* Task instructions
In full and without deviation, reproduce the records that follow.

▶

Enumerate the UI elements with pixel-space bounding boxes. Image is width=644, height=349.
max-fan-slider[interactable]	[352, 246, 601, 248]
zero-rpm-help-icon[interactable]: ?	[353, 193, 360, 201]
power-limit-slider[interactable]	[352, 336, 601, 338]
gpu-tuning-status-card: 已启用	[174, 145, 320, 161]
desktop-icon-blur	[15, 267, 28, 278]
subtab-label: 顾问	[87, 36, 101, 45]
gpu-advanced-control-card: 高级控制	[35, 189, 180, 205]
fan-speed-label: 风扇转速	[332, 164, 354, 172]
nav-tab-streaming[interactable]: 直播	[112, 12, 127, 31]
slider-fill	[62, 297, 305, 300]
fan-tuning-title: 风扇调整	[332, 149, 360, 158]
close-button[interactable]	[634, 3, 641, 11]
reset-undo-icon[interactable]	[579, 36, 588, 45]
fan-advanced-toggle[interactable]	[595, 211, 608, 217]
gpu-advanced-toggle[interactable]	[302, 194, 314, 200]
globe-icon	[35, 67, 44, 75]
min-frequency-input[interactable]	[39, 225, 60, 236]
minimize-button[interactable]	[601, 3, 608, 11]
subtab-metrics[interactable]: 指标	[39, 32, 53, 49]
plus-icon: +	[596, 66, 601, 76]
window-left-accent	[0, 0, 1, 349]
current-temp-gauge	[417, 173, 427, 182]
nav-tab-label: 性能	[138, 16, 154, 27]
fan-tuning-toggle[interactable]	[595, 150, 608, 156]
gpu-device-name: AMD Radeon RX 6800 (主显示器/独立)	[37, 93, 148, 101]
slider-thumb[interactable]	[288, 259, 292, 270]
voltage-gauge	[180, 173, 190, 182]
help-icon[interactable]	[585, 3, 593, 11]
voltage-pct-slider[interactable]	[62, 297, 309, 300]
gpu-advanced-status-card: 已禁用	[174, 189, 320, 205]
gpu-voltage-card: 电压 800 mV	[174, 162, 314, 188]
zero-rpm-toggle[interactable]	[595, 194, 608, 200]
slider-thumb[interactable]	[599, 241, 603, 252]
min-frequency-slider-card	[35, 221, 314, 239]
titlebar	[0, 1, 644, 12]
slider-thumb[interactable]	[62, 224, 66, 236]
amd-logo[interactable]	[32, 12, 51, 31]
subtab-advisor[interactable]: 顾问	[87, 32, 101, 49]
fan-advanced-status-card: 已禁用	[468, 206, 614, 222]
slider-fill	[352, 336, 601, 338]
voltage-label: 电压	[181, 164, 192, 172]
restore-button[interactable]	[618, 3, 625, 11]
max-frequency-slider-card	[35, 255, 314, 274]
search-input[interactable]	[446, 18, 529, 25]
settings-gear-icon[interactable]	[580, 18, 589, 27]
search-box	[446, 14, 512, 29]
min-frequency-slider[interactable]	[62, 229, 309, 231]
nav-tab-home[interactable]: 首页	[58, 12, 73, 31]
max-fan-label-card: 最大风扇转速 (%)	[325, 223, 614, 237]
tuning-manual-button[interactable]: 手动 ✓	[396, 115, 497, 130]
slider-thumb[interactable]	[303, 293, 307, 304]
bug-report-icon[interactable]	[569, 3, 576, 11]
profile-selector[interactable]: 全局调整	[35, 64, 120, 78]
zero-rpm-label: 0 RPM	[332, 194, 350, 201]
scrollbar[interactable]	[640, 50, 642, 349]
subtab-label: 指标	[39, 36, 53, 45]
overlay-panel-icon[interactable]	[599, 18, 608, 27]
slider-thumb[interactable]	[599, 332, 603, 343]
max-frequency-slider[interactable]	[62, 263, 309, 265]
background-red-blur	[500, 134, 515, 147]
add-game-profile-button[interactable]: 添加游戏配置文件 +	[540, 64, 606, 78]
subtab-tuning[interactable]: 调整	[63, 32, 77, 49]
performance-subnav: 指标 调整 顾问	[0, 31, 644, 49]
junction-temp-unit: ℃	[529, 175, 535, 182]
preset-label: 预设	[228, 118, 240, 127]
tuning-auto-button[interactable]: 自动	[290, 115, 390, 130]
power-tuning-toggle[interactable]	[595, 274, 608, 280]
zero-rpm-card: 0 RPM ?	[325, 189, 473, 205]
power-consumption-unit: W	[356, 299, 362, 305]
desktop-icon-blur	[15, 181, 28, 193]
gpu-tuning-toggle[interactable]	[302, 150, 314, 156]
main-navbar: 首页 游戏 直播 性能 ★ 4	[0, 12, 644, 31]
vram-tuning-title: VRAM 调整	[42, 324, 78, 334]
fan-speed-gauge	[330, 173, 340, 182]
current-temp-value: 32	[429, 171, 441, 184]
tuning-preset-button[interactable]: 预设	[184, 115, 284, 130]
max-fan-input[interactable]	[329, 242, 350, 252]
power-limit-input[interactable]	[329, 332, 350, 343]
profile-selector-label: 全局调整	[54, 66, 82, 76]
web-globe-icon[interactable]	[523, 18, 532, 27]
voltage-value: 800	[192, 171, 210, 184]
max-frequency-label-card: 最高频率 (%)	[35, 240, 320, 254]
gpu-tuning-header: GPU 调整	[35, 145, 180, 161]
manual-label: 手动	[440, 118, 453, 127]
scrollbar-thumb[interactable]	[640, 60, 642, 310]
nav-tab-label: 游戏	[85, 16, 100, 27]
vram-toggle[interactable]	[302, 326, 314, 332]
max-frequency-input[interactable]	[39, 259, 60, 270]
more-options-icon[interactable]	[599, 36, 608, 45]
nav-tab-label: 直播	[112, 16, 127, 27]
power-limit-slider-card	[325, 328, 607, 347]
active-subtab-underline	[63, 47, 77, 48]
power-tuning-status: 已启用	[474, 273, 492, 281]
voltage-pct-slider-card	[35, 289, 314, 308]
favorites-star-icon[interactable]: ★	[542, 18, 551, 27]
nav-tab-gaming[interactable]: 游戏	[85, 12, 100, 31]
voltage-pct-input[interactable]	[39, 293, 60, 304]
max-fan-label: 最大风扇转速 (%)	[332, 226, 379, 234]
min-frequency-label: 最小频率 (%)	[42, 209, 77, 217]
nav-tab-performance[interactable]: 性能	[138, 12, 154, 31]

◀

* Answer space
Enumerate the UI elements with pixel-space bounding boxes. Image is width=644, height=349.
max-fan-slider[interactable]	[352, 246, 601, 248]
zero-rpm-help-icon[interactable]: ?	[353, 193, 360, 201]
power-limit-slider[interactable]	[352, 336, 601, 338]
gpu-tuning-status-card: 已启用	[174, 145, 320, 161]
desktop-icon-blur	[15, 267, 28, 278]
subtab-label: 顾问	[87, 36, 101, 45]
gpu-advanced-control-card: 高级控制	[35, 189, 180, 205]
fan-speed-label: 风扇转速	[332, 164, 354, 172]
nav-tab-streaming[interactable]: 直播	[112, 12, 127, 31]
slider-fill	[62, 297, 305, 300]
fan-tuning-title: 风扇调整	[332, 149, 360, 158]
close-button[interactable]	[634, 3, 641, 11]
reset-undo-icon[interactable]	[579, 36, 588, 45]
fan-advanced-toggle[interactable]	[595, 211, 608, 217]
gpu-advanced-toggle[interactable]	[302, 194, 314, 200]
globe-icon	[35, 67, 44, 75]
min-frequency-input[interactable]	[39, 225, 60, 236]
minimize-button[interactable]	[601, 3, 608, 11]
subtab-metrics[interactable]: 指标	[39, 32, 53, 49]
plus-icon: +	[596, 66, 601, 76]
window-left-accent	[0, 0, 1, 349]
current-temp-gauge	[417, 173, 427, 182]
nav-tab-label: 性能	[138, 16, 154, 27]
fan-tuning-toggle[interactable]	[595, 150, 608, 156]
gpu-device-name: AMD Radeon RX 6800 (主显示器/独立)	[37, 93, 148, 101]
slider-thumb[interactable]	[288, 259, 292, 270]
voltage-gauge	[180, 173, 190, 182]
help-icon[interactable]	[585, 3, 593, 11]
voltage-pct-slider[interactable]	[62, 297, 309, 300]
gpu-advanced-status-card: 已禁用	[174, 189, 320, 205]
gpu-voltage-card: 电压 800 mV	[174, 162, 314, 188]
zero-rpm-toggle[interactable]	[595, 194, 608, 200]
slider-thumb[interactable]	[599, 241, 603, 252]
min-frequency-slider-card	[35, 221, 314, 239]
titlebar	[0, 1, 644, 12]
slider-thumb[interactable]	[62, 224, 66, 236]
amd-logo[interactable]	[32, 12, 51, 31]
subtab-advisor[interactable]: 顾问	[87, 32, 101, 49]
fan-advanced-status-card: 已禁用	[468, 206, 614, 222]
slider-fill	[352, 336, 601, 338]
voltage-label: 电压	[181, 164, 192, 172]
restore-button[interactable]	[618, 3, 625, 11]
max-frequency-slider-card	[35, 255, 314, 274]
search-input[interactable]	[446, 18, 529, 25]
settings-gear-icon[interactable]	[580, 18, 589, 27]
search-box	[446, 14, 512, 29]
min-frequency-slider[interactable]	[62, 229, 309, 231]
nav-tab-home[interactable]: 首页	[58, 12, 73, 31]
max-fan-label-card: 最大风扇转速 (%)	[325, 223, 614, 237]
tuning-manual-button[interactable]: 手动 ✓	[396, 115, 497, 130]
slider-thumb[interactable]	[303, 293, 307, 304]
bug-report-icon[interactable]	[569, 3, 576, 11]
profile-selector[interactable]: 全局调整	[35, 64, 120, 78]
zero-rpm-label: 0 RPM	[332, 194, 350, 201]
scrollbar[interactable]	[640, 50, 642, 349]
subtab-label: 指标	[39, 36, 53, 45]
overlay-panel-icon[interactable]	[599, 18, 608, 27]
slider-thumb[interactable]	[599, 332, 603, 343]
max-frequency-slider[interactable]	[62, 263, 309, 265]
background-red-blur	[500, 134, 515, 147]
add-game-profile-button[interactable]: 添加游戏配置文件 +	[540, 64, 606, 78]
subtab-tuning[interactable]: 调整	[63, 32, 77, 49]
performance-subnav: 指标 调整 顾问	[0, 31, 644, 49]
junction-temp-unit: ℃	[529, 175, 535, 182]
preset-label: 预设	[228, 118, 240, 127]
tuning-auto-button[interactable]: 自动	[290, 115, 390, 130]
power-tuning-toggle[interactable]	[595, 274, 608, 280]
zero-rpm-card: 0 RPM ?	[325, 189, 473, 205]
power-consumption-unit: W	[356, 299, 362, 305]
desktop-icon-blur	[15, 181, 28, 193]
gpu-tuning-toggle[interactable]	[302, 150, 314, 156]
main-navbar: 首页 游戏 直播 性能 ★ 4	[0, 12, 644, 31]
vram-tuning-title: VRAM 调整	[42, 324, 78, 334]
fan-speed-gauge	[330, 173, 340, 182]
current-temp-value: 32	[429, 171, 441, 184]
tuning-preset-button[interactable]: 预设	[184, 115, 284, 130]
max-fan-input[interactable]	[329, 242, 350, 252]
power-limit-input[interactable]	[329, 332, 350, 343]
profile-selector-label: 全局调整	[54, 66, 82, 76]
web-globe-icon[interactable]	[523, 18, 532, 27]
voltage-value: 800	[192, 171, 210, 184]
max-frequency-label-card: 最高频率 (%)	[35, 240, 320, 254]
gpu-tuning-header: GPU 调整	[35, 145, 180, 161]
manual-label: 手动	[440, 118, 453, 127]
scrollbar-thumb[interactable]	[640, 60, 642, 310]
nav-tab-label: 游戏	[85, 16, 100, 27]
vram-toggle[interactable]	[302, 326, 314, 332]
max-frequency-input[interactable]	[39, 259, 60, 270]
more-options-icon[interactable]	[599, 36, 608, 45]
nav-tab-label: 直播	[112, 16, 127, 27]
power-limit-slider-card	[325, 328, 607, 347]
active-subtab-underline	[63, 47, 77, 48]
power-tuning-status: 已启用	[474, 273, 492, 281]
voltage-pct-slider-card	[35, 289, 314, 308]
favorites-star-icon[interactable]: ★	[542, 18, 551, 27]
nav-tab-gaming[interactable]: 游戏	[85, 12, 100, 31]
voltage-pct-input[interactable]	[39, 293, 60, 304]
max-fan-label: 最大风扇转速 (%)	[332, 226, 379, 234]
min-frequency-label: 最小频率 (%)	[42, 209, 77, 217]
nav-tab-performance[interactable]: 性能	[138, 12, 154, 31]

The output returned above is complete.